| WHAT THIS TASK INVOLVES |
In this exercise, return the whole listing exactly, excluding any images.

| RECORDS TO PROCESS |
● ● ● ● ●

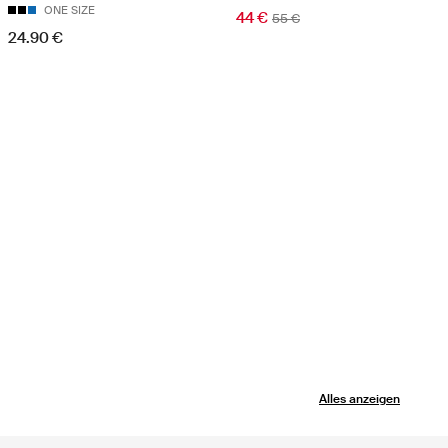
ONE SIZE
44 €
55 €
24.90 €
Alles anzeigen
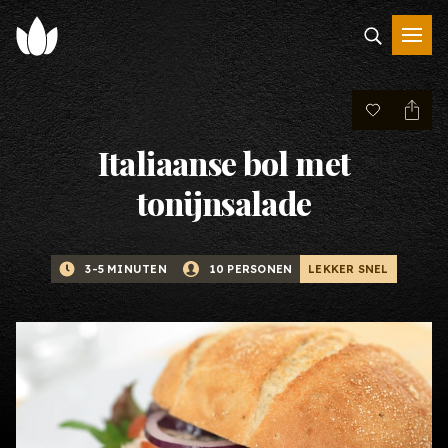
Italiaanse bol met
tonijnsalade
LEKKER SNEL
3-5 MINUTEN
10 PERSONEN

● ● ● ● ●

| RESULT |
ONE SIZE
44 €
55 €
24.90 €
Alles anzeigen
Italiaanse bol met
tonijnsalade
LEKKER SNEL
3-5 MINUTEN
10 PERSONEN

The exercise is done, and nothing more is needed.